Ils ne suivent pas les normes sociales à bien des égards, enfreignant toutes les règles en matière de comportement et d'apparence acceptables.

«Ils jouent beaucoup de ce qui est censé rester caché, ils sont trop émotifs, leur timing est décalé et leurs réactions sont imprévues et inhabituelles, a déclaré De Courville Nicol à Reader’s Digest.

Cette instabilité est ce qui nous effraie, et peut entraîner toutes sortes de réactions émotionnelles, du rire à la terreur, explique-t-elle.

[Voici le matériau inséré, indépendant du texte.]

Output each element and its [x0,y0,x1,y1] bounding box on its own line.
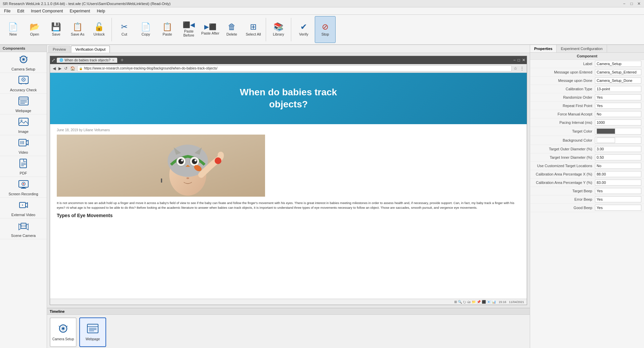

«Le clown bouleverse le monde. Cela nous montre ce qui est tabou, ce que nous défendons émotionnellement et ce que nous réprimons », dit-elle. «Cela le rend puissant dans un sens thérapeutique et en tant que dispositif d'horreur.»

Selon Quartz, la peur remonte à la théorie «The Uncanny» de Sigmund Freud. La théorie explique que le mot «étrange» est très similaire au mot «familiarité».

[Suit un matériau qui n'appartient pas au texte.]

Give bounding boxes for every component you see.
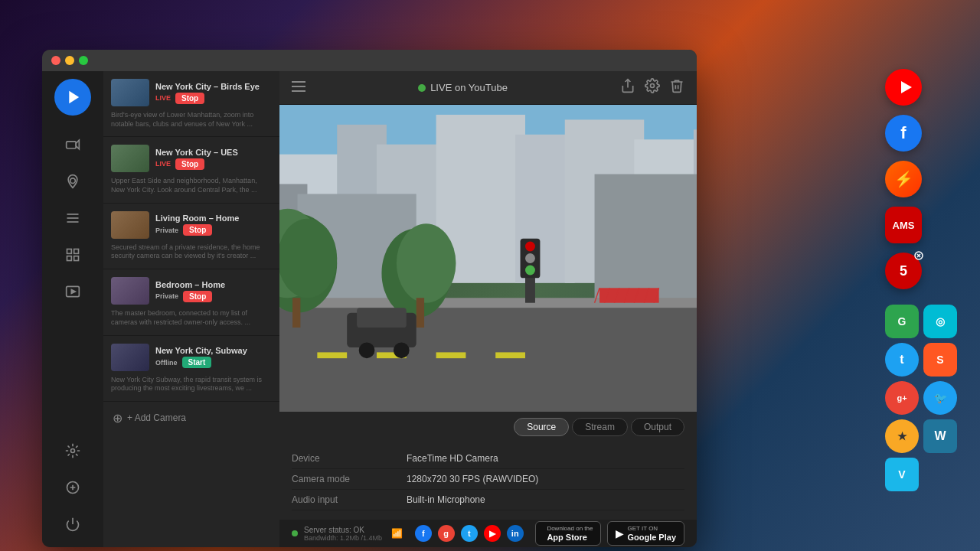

Pour Freud, quelque chose est étrange s'il est presque familièrement reconnaissable, mais en quelque sorte un peu différent de Steven Schlozman, professeur adjoint de psychiatrie à la Harvard Medical School, a déclaré à Quartz.

Le visage d'un clown, avec des traits familiers déformés et exagérés à l'aide de maquillage, représente quelque chose d'étrange. Cette étrange familiarité nous met mal à l'aise.

Fondamentalement, Freud croyait que notre réaction à la peur était un combat primitif ou une réponse de fuite, plutôt qu'une réaction rationnelle. Lorsque vous voyez quelque chose de terrifiant, 'vous faites la double prise avant même de savoir pourquoi vous faites la double prise', a déclaré Schlozman à Quartz.

Sigmund Freud a émis l'hypothèse que les choses que nous trouvons étrangement familières apparaissent comme étranges, et a qualifié ce phénomène de «mystérieux».

Il y a plus.

L'étrangeté des clowns et le malaise qui l'accompagne sont aggravés lorsque le rôle normalement bénin associé aux clowns (divertir les gens) est subverti par des rôles malveillants (tuer des gens).

«L'ensemble de l'industrie du film d'horreur joue avec l'étrange. Il prend quelque chose que nous connaissons et le déforme ou le place dans de mauvais contextes », a déclaré De Courville Nicol à Reader’s Digest.

Et ce n’est pas toute l’histoire.

La peinture criarde et les costumes extravagants ne dissimulent pas seulement une personne physique, ils cachent la personnalité de la personne que vous ne pouvez pas voir. Cela ajoute un autre niveau de fluage. Nous ne savons tout simplement pas à qui nous avons affaire et cette incertitude est finalement troublante.